Many of these principles are inspired by a combination of conversations with seasoned data engineers, my own experience building Airflow DAGs, and readings from Gerard Toonstra’s ETL Best Practices with Airflow. For the curious readers, I highly recommend this following talk from Maxime:


Source: Maxime, the original author of Airflow, talking about ETL best practices

 

Recap of Part II

 
In the second post of this series, we discussed star schema and data modeling in much more details. We learned the distinction between fact and dimension tables, and saw the advantages of using datestamps as partition keys, especially for backfilling. Furthermore, we dissected the anatomy of an Airflow job, and crystallized the different operators available in Airflow. We also highlighted best practices for building ETL, and showed how flexible Airflow jobs can be when used in conjunction with Jinja and SlackOperators. The possibilities are endless!

In the last post of the series, I will discuss a few advanced data engineering patterns — specifically, how to go from building pipelines to building frameworks. I will again use a few example frameworks that we used at Airbnb as motivating examples.

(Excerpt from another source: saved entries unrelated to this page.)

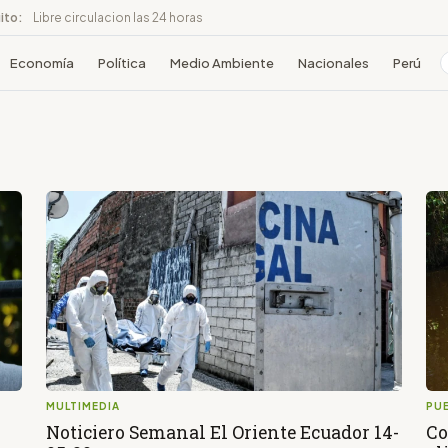
ito:
Libre circulacion las 24 horas
Economía
Política
Medio Ambiente
Nacionales
Perú
MULTIMEDIA
PU
Noticiero Semanal El Oriente Ecuador 14-
Co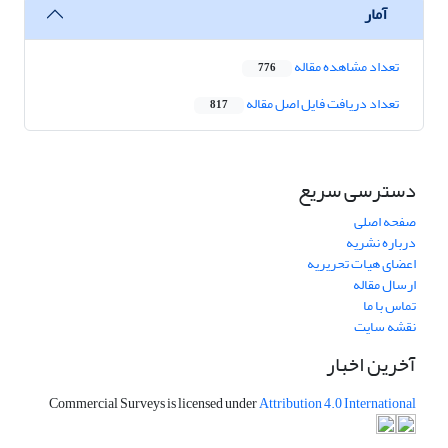
آمار
تعداد مشاهده مقاله
776
تعداد دریافت فایل اصل مقاله
817
دسترسی سریع
صفحه اصلی
درباره نشریه
اعضای هیات تحریریه
ارسال مقاله
تماس با ما
نقشه سایت
آخرین اخبار
Commercial Surveys is licensed under
Attribution 4.0 International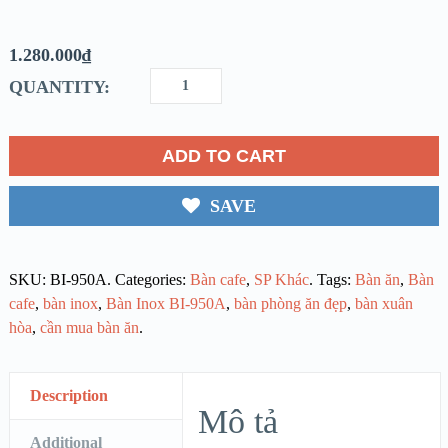
1.280.000
₫
QUANTITY:
ADD TO CART
SAVE
SKU:
BI-950A
.
Categories:
Bàn cafe
,
SP Khác
.
Tags:
Bàn ăn
,
Bàn
cafe
,
bàn inox
,
Bàn Inox BI-950A
,
bàn phòng ăn đẹp
,
bàn xuân
hòa
,
cần mua bàn ăn
.
Description
Mô tả
Additional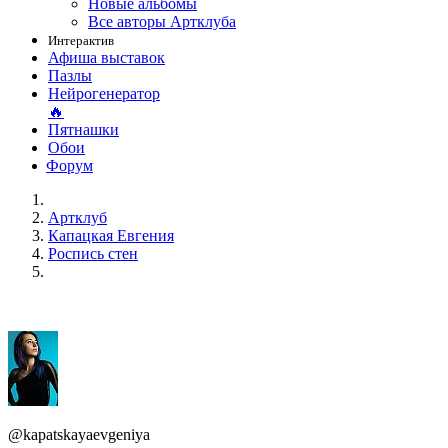
Новые альбомы
Все авторы Артклуба
Интерактив
Афиша выставок
Пазлы
Нейрогенератор
🔥
Пятнашки
Обои
Форум
Артклуб
Капацкая Евгения
Роспись стен
@kapatskayaevgeniya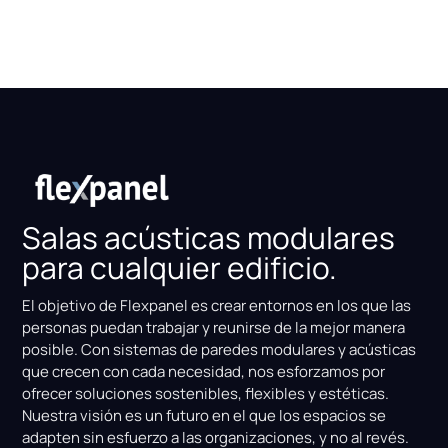
Salas acústicas modulares
para cualquier edificio.
El objetivo de Flexpanel es crear entornos en los que las
personas puedan trabajar y reunirse de la mejor manera
posible. Con sistemas de paredes modulares y acústicas
que crecen con cada necesidad, nos esforzamos por
ofrecer soluciones sostenibles, flexibles y estéticas.
Nuestra visión es un futuro en el que los espacios se
adapten sin esfuerzo a las organizaciones, y no al revés.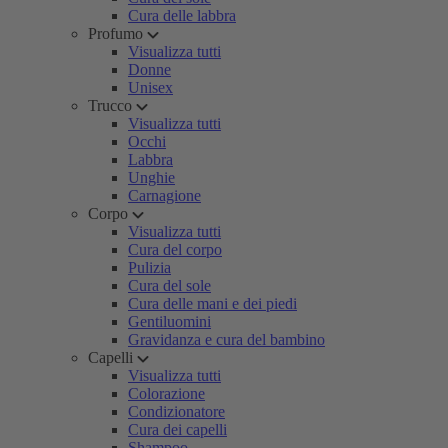
Cura delle labbra
Profumo
Visualizza tutti
Donne
Unisex
Trucco
Visualizza tutti
Occhi
Labbra
Unghie
Carnagione
Corpo
Visualizza tutti
Cura del corpo
Pulizia
Cura del sole
Cura delle mani e dei piedi
Gentiluomini
Gravidanza e cura del bambino
Capelli
Visualizza tutti
Colorazione
Condizionatore
Cura dei capelli
Shampoo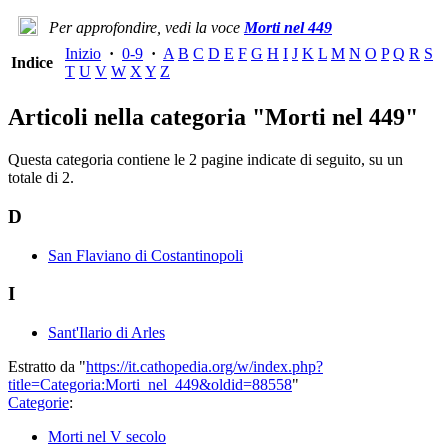
Per approfondire, vedi la voce
Morti nel 449
Inizio
·
0-9
·
A
B
C
D
E
F
G
H
I
J
K
L
M
N
O
P
Q
R
S
Indice
T
U
V
W
X
Y
Z
Articoli nella categoria "Morti nel 449"
Questa categoria contiene le 2 pagine indicate di seguito, su un
totale di 2.
D
San Flaviano di Costantinopoli
I
Sant'Ilario di Arles
Estratto da "
https://it.cathopedia.org/w/index.php?
title=Categoria:Morti_nel_449&oldid=88558
"
Categorie
:
Morti nel V secolo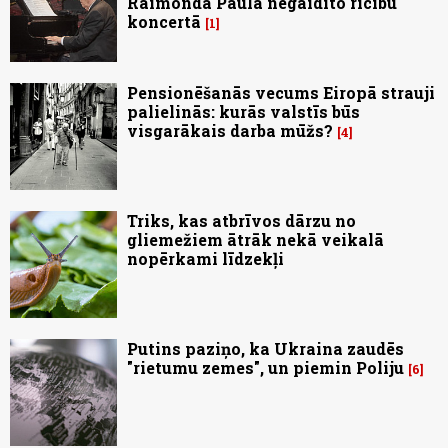
Raimonda Paula negaidīto rīcību
koncertā
1
Pensionēšanās vecums Eiropā strauji
palielinās: kurās valstīs būs
visgarākais darba mūžs?
4
Triks, kas atbrīvos dārzu no
gliemežiem ātrāk nekā veikalā
nopērkami līdzekļi
Putins paziņo, ka Ukraina zaudēs
"rietumu zemes", un piemin Poliju
6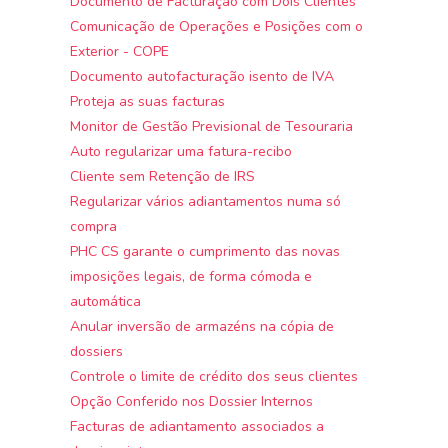
Documento de Facturação com Dois Clientes
Comunicação de Operações e Posições com o
Exterior - COPE
Documento autofacturação isento de IVA
Proteja as suas facturas
Monitor de Gestão Previsional de Tesouraria
Auto regularizar uma fatura-recibo
Cliente sem Retenção de IRS
Regularizar vários adiantamentos numa só
compra
PHC CS garante o cumprimento das novas
imposições legais, de forma cómoda e
automática
Anular inversão de armazéns na cópia de
dossiers
Controle o limite de crédito dos seus clientes
Opção Conferido nos Dossier Internos
Facturas de adiantamento associados a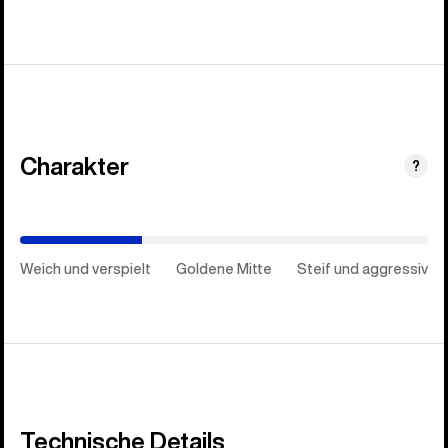
Charakter
(Steif
?
und
aggressiv)
Weich und verspielt
Goldene Mitte
Steif und aggressiv
Technische Details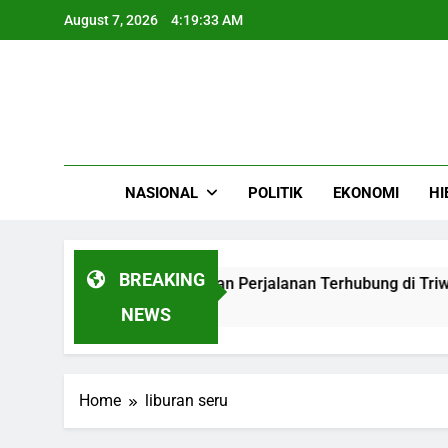
Skip
August 7, 2026
4:19:33 AM
to
content
NASIONAL
POLITIK
EKONOMI
HI
BREAKING
Mobilitas Harian Jutaan Perjalanan Terhubung di Triwulan I 
NEWS
Home
liburan seru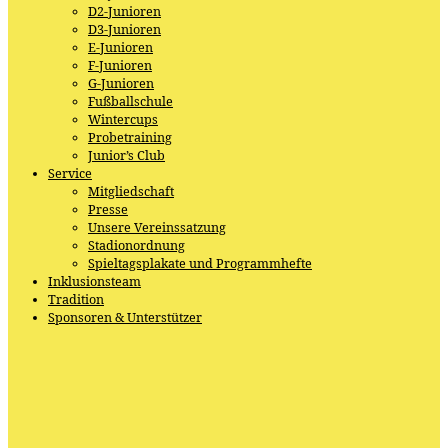
D2-Junioren
D3-Junioren
E-Junioren
F-Junioren
G-Junioren
Fußballschule
Wintercups
Probetraining
Junior’s Club
Service
Mitgliedschaft
Presse
Unsere Vereinssatzung
Stadionordnung
Spieltagsplakate und Programmhefte
Inklusionsteam
Tradition
Sponsoren & Unterstützer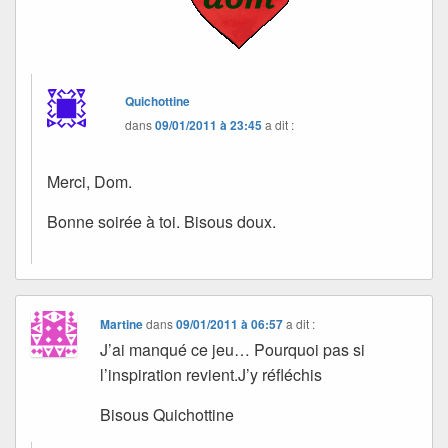
Quichottine
dans
09/01/2011 à 23:45
a dit :
Merci, Dom.
Bonne soirée à toi. Bisous doux.
Martine
dans
09/01/2011 à 06:57
a dit :
J’ai manqué ce jeu… Pourquoi pas si
l’inspiration revient.J’y réfléchis
Bisous Quichottine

If you found this post useful, please visit Part I and stay tuned for Part III.

I want to appreciate Jason Goodman and Michael Musson for providing invaluable feedback to me

 
Bio: Robert Chang is a data scientist at Airbnb working on Machine Learning, Machine Learning Infrastructure, and Host Growth. Prior to Airbnb, he was a data scientist at Twitter and have a degree in Statistics from Stanford University and a degree of Operations Research from UC Berkeley.

Original. Reposted with permission.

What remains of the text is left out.